À la différence du droit anglo-saxon, notre système de droit latin repose sur les trois piliers que sont la loi, votée par le Parlement démocratiquement élu, le juge, qui tranche les conflits, et l’acte authentique, qui, par le sceau de l’État, constate officiellement l’accord entre les parties et lui donne la force d’un jugement.
Pour être pleinement efficace, l’acte authentique nécessite qu’un professionnel dont les compétences juridiques sont avérées, subissant un contrôle strict de ses agissements car tenant sa délégation du sceau de l’État directement du garde des sceaux, puisse officier en toute sérénité et avec la confiance de nos concitoyens, sur l’ensemble du territoire de la République. En fragilisant le principal professionnel en charge de l’élaboration et de la réception des actes authentiques qu’est le notaire, c’est l’acte authentique lui-même, pilier de notre système juridique, qui risque de vaciller.
À un moment où nous subissons les assauts répétés et autres pressions des tenants d’un système anglo-saxon dérégulé, c’est une lourde responsabilité qui a été prise par le Gouvernement. Alors que François Mitterrand était tenté de faire des notaires des fonctionnaires, M. Macron voudrait qu’ils deviennent de simples certificateurs à l’américaine. Cette situation est d’autant plus paradoxale que nombre de pays émergents se tournent désormais vers la France pour importer son système de droit, reconnu dans le monde comme le plus protecteur du citoyen. Alors que nous ne pouvons que regretter le choix des Britanniques de provoquer le Brexit, la France et l’ensemble de l’Europe devraient faire de cette situation une opportunité pour renforcer le système juridique protecteur du droit continental.

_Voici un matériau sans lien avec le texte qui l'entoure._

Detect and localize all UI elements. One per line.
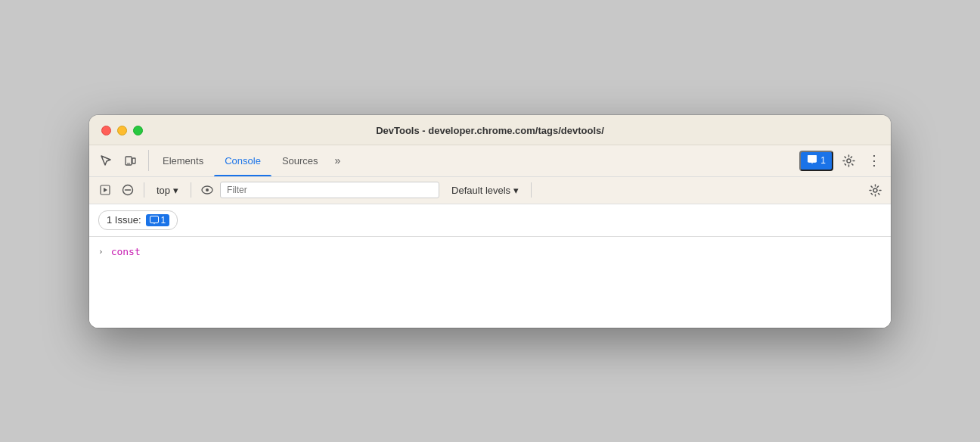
issues-prefix: 1 Issue: xyxy=(107,214,141,226)
device-toolbar-button[interactable] xyxy=(119,150,141,171)
settings-gear-button[interactable] xyxy=(838,150,859,171)
svg-point-4 xyxy=(847,159,851,163)
maximize-button[interactable] xyxy=(133,126,143,135)
console-output: › const xyxy=(89,237,891,328)
issues-bar: 1 Issue: 1 xyxy=(89,204,891,237)
title-bar: DevTools - developer.chrome.com/tags/dev… xyxy=(89,115,891,145)
devtools-window: DevTools - developer.chrome.com/tags/dev… xyxy=(89,115,891,328)
filter-input[interactable] xyxy=(220,182,439,198)
svg-point-11 xyxy=(873,188,877,192)
tab-bar: Elements Console Sources » 1 xyxy=(89,145,891,177)
issues-badge-number: 1 xyxy=(161,215,166,226)
tab-sources[interactable]: Sources xyxy=(271,145,329,176)
tab-bar-icons xyxy=(95,150,149,171)
console-toolbar: top ▾ Default levels ▾ xyxy=(89,177,891,204)
eye-filter-button[interactable] xyxy=(197,180,217,200)
toolbar-divider-3 xyxy=(531,182,532,198)
tab-elements[interactable]: Elements xyxy=(152,145,214,176)
traffic-lights xyxy=(101,126,143,135)
default-levels-label: Default levels xyxy=(451,185,510,196)
levels-chevron-icon: ▾ xyxy=(513,185,519,196)
console-keyword-const: const xyxy=(111,246,141,257)
devtools-panel: Elements Console Sources » 1 xyxy=(89,145,891,328)
tab-console[interactable]: Console xyxy=(214,145,271,176)
issues-pill-button[interactable]: 1 Issue: 1 xyxy=(98,210,178,230)
issues-count: 1 xyxy=(820,155,826,166)
more-options-button[interactable]: ⋮ xyxy=(864,150,885,171)
issues-blue-badge: 1 xyxy=(146,214,170,226)
svg-rect-12 xyxy=(150,216,158,223)
svg-point-10 xyxy=(206,188,209,191)
toolbar-divider-1 xyxy=(144,182,144,198)
tab-bar-right: 1 ⋮ xyxy=(799,150,885,171)
inspect-icon-button[interactable] xyxy=(95,150,116,171)
svg-rect-1 xyxy=(132,158,135,163)
svg-marker-6 xyxy=(104,188,107,192)
close-button[interactable] xyxy=(101,126,111,135)
context-selector-button[interactable]: top ▾ xyxy=(150,183,185,198)
clear-errors-button[interactable] xyxy=(118,180,138,200)
context-selector-label: top xyxy=(157,185,170,196)
console-expand-chevron[interactable]: › xyxy=(98,247,104,257)
chevron-down-icon: ▾ xyxy=(173,185,178,196)
minimize-button[interactable] xyxy=(117,126,127,135)
default-levels-button[interactable]: Default levels ▾ xyxy=(445,183,525,198)
issues-badge-icon xyxy=(807,154,817,167)
tab-more-button[interactable]: » xyxy=(329,145,347,176)
window-title: DevTools - developer.chrome.com/tags/dev… xyxy=(376,125,604,136)
console-line-1: › const xyxy=(89,243,891,260)
console-settings-gear-button[interactable] xyxy=(865,180,885,200)
issues-badge-button[interactable]: 1 xyxy=(799,151,833,171)
toolbar-divider-2 xyxy=(191,182,191,198)
run-script-button[interactable] xyxy=(95,180,115,200)
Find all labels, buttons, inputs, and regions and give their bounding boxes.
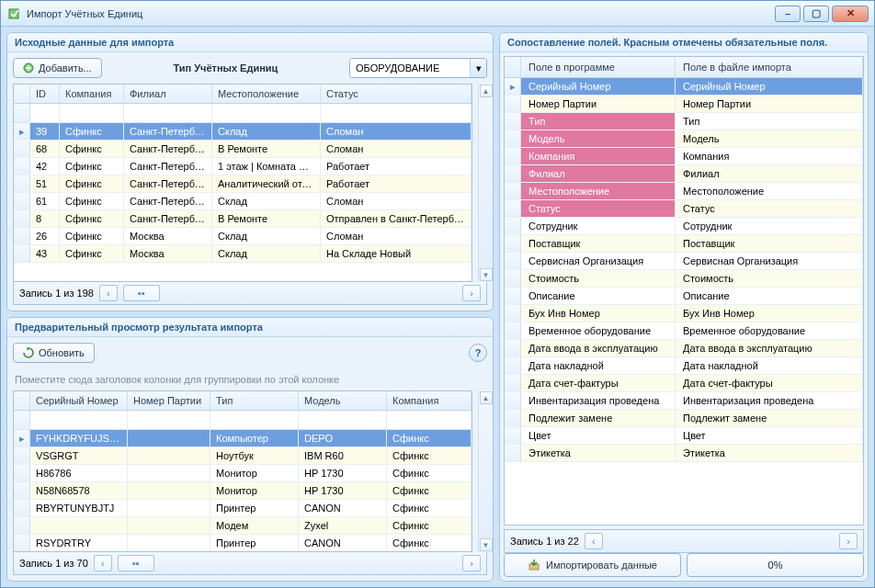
nav-thumb[interactable]: ▪▪ [123, 285, 160, 301]
preview-panel: Предварительный просмотр результата импо… [6, 317, 494, 582]
col-company[interactable]: Компания [387, 391, 472, 410]
nav-prev[interactable]: ‹ [94, 555, 112, 571]
app-icon [6, 6, 21, 21]
window-title: Импорт Учётных Единиц [27, 8, 775, 19]
col-file-field[interactable]: Поле в файле импорта [676, 57, 863, 77]
mapping-record-counter: Запись 1 из 22 [510, 536, 579, 547]
mapping-row[interactable]: Сотрудник Сотрудник [505, 218, 863, 235]
source-record-counter: Запись 1 из 198 [19, 288, 94, 299]
mapping-panel: Сопоставление полей. Красным отмечены об… [499, 32, 869, 582]
type-combo-input[interactable] [350, 59, 470, 77]
mapping-row[interactable]: Этикетка Этикетка [505, 445, 863, 462]
group-hint: Поместите сюда заголовок колонки для гру… [7, 368, 493, 390]
nav-next[interactable]: › [839, 533, 858, 549]
mapping-row[interactable]: Статус Статус [505, 200, 863, 218]
mapping-panel-title: Сопоставление полей. Красным отмечены об… [500, 33, 868, 52]
chevron-down-icon[interactable]: ▾ [470, 59, 486, 77]
maximize-button[interactable]: ▢ [803, 6, 829, 22]
type-label: Тип Учётных Единиц [109, 62, 342, 74]
table-row[interactable]: 42 Сфинкс Санкт-Петербург 1 этаж | Комна… [14, 158, 472, 175]
mapping-row[interactable]: Местоположение Местоположение [505, 183, 863, 200]
mapping-row[interactable]: Описание Описание [505, 288, 863, 305]
table-row[interactable]: N58N68578 Монитор HP 1730 Сфинкс [14, 482, 472, 500]
mapping-row[interactable]: Филиал Филиал [505, 165, 863, 183]
nav-next[interactable]: › [462, 285, 481, 301]
table-row[interactable]: ▸ FYHKDRYFUJSRTUH Компьютер DEPO Сфинкс [14, 430, 472, 447]
mapping-row[interactable]: Инвентаризация проведена Инвентаризация … [505, 392, 863, 410]
nav-prev[interactable]: ‹ [99, 285, 118, 301]
close-button[interactable]: ✕ [832, 6, 869, 22]
mapping-row[interactable]: ▸ Серийный Номер Серийный Номер [505, 78, 863, 96]
table-row[interactable]: H86786 Монитор HP 1730 Сфинкс [14, 465, 472, 482]
mapping-row[interactable]: Временное оборудование Временное оборудо… [505, 322, 863, 340]
row-indicator-header [14, 85, 30, 103]
scrollbar[interactable]: ▲ ▼ [478, 84, 493, 282]
col-branch[interactable]: Филиал [124, 85, 212, 103]
nav-next[interactable]: › [462, 555, 481, 571]
table-row[interactable]: Модем Zyxel Сфинкс [14, 517, 472, 535]
preview-record-counter: Запись 1 из 70 [19, 558, 88, 569]
add-button[interactable]: Добавить... [13, 58, 102, 78]
add-button-label: Добавить... [39, 62, 92, 74]
col-company[interactable]: Компания [60, 85, 124, 103]
table-row[interactable]: RBYRTUNYBJTJ Принтер CANON Сфинкс [14, 500, 472, 517]
mapping-row[interactable]: Дата накладной Дата накладной [505, 357, 863, 375]
table-row[interactable]: 8 Сфинкс Санкт-Петербург В Ремонте Отпра… [14, 210, 472, 228]
mapping-row[interactable]: Поставщик Поставщик [505, 235, 863, 253]
refresh-button-label: Обновить [39, 347, 85, 358]
col-model[interactable]: Модель [299, 391, 387, 410]
progress-label: 0% [768, 560, 783, 571]
progress-indicator: 0% [687, 553, 864, 577]
col-program-field[interactable]: Поле в программе [521, 57, 676, 77]
col-status[interactable]: Статус [321, 85, 472, 103]
scroll-up-icon[interactable]: ▲ [480, 391, 493, 404]
table-row[interactable]: 68 Сфинкс Санкт-Петербург В Ремонте Слом… [14, 141, 472, 158]
preview-grid-footer: Запись 1 из 70 ‹ ▪▪ › [13, 552, 487, 575]
scroll-down-icon[interactable]: ▼ [480, 538, 493, 551]
col-id[interactable]: ID [30, 85, 60, 103]
col-location[interactable]: Местоположение [212, 85, 321, 103]
mapping-row[interactable]: Подлежит замене Подлежит замене [505, 410, 863, 427]
col-type[interactable]: Тип [210, 391, 299, 410]
mapping-row[interactable]: Компания Компания [505, 148, 863, 165]
help-icon[interactable]: ? [469, 344, 487, 362]
nav-thumb[interactable]: ▪▪ [118, 555, 154, 571]
import-window: Импорт Учётных Единиц – ▢ ✕ Исходные дан… [0, 0, 875, 588]
mapping-row[interactable]: Стоимость Стоимость [505, 270, 863, 288]
mapping-row[interactable]: Цвет Цвет [505, 427, 863, 445]
import-button-label: Импортировать данные [546, 560, 657, 571]
nav-prev[interactable]: ‹ [585, 533, 603, 549]
mapping-row[interactable]: Дата счет-фактуры Дата счет-фактуры [505, 375, 863, 392]
titlebar[interactable]: Импорт Учётных Единиц – ▢ ✕ [1, 1, 874, 27]
scrollbar[interactable]: ▲ ▼ [478, 390, 493, 552]
col-batch[interactable]: Номер Партии [128, 391, 210, 410]
refresh-button[interactable]: Обновить [13, 343, 95, 363]
minimize-button[interactable]: – [775, 6, 801, 22]
import-button[interactable]: Импортировать данные [504, 553, 681, 577]
table-row[interactable]: RSYDRTRY Принтер CANON Сфинкс [14, 535, 472, 551]
preview-panel-title: Предварительный просмотр результата импо… [7, 318, 493, 337]
type-combo[interactable]: ▾ [349, 58, 487, 78]
mapping-grid[interactable]: Поле в программе Поле в файле импорта ▸ … [504, 56, 864, 526]
mapping-row[interactable]: Бух Инв Номер Бух Инв Номер [505, 305, 863, 322]
source-panel: Исходные данные для импорта Добавить... … [6, 32, 494, 311]
mapping-row[interactable]: Дата ввода в эксплуатацию Дата ввода в э… [505, 340, 863, 357]
scroll-up-icon[interactable]: ▲ [480, 85, 493, 97]
table-row[interactable]: 26 Сфинкс Москва Склад Сломан [14, 228, 472, 245]
table-row[interactable]: 43 Сфинкс Москва Склад На Складе Новый [14, 245, 472, 263]
mapping-row[interactable]: Модель Модель [505, 130, 863, 148]
table-row[interactable]: 61 Сфинкс Санкт-Петербург Склад Сломан [14, 193, 472, 210]
scroll-down-icon[interactable]: ▼ [480, 268, 493, 281]
source-panel-title: Исходные данные для импорта [7, 33, 493, 52]
mapping-grid-footer: Запись 1 из 22 ‹ › [504, 529, 864, 553]
table-row[interactable]: ▸ 39 Сфинкс Санкт-Петербург Склад Сломан [14, 123, 472, 141]
preview-grid[interactable]: Серийный Номер Номер Партии Тип Модель К… [13, 390, 472, 552]
source-grid-footer: Запись 1 из 198 ‹ ▪▪ › [13, 282, 487, 305]
mapping-row[interactable]: Номер Партии Номер Партии [505, 96, 863, 113]
table-row[interactable]: 51 Сфинкс Санкт-Петербург Аналитический … [14, 175, 472, 193]
source-grid[interactable]: ID Компания Филиал Местоположение Статус… [13, 84, 472, 282]
col-sn[interactable]: Серийный Номер [30, 391, 128, 410]
table-row[interactable]: VSGRGT Ноутбук IBM R60 Сфинкс [14, 447, 472, 465]
mapping-row[interactable]: Сервисная Организация Сервисная Организа… [505, 253, 863, 270]
mapping-row[interactable]: Тип Тип [505, 113, 863, 130]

L’erreur fondamentale commise par le Gouvernement et sa majorité est de considérer, même s’ils s’en défendent avec plus ou moins de véhémence, le droit, la matière juridique, comme une marchandise comme les autres.
J’en veux pour preuve que l’Autorité de la concurrence a été appelée à intervenir à de multiples reprises dans ce domaine, et que les notaires sont désormais placés sous la double tutelle de Bercy et de la chancellerie. On marche vraiment sur la tête !
Cette même Autorité de la concurrence veut augmenter le nombre de notaires de 1 650 en trois ans grâce à la libre installation dans des zones dites carencées mais, oubliant les principes de méritocratie et d’égalité républicaine qui avaient cours jusqu’alors en matière de création d’offices, avec la voie du concours, procédera par un système ridicule de course à l’échalote et de tirage au sort. J’observe également que l’Autorité, à l’image d’Emmanuel Macron pendant toute la discussion du texte sur la croissance, mélange allègrement les notions de nombre de notaires et de nombre d’offices.
Madame la rapporteure, vous avez beaucoup reproché, et encore tout à l’heure, aux représentants des notaires de ne pas avoir respecté leurs engagements en termes d’augmentation des effectifs. Outre que vous semblez ignorer que c’est le ministère de la justice qui assure les nominations, il semble que vous soyez affectée du syndrome Hollande.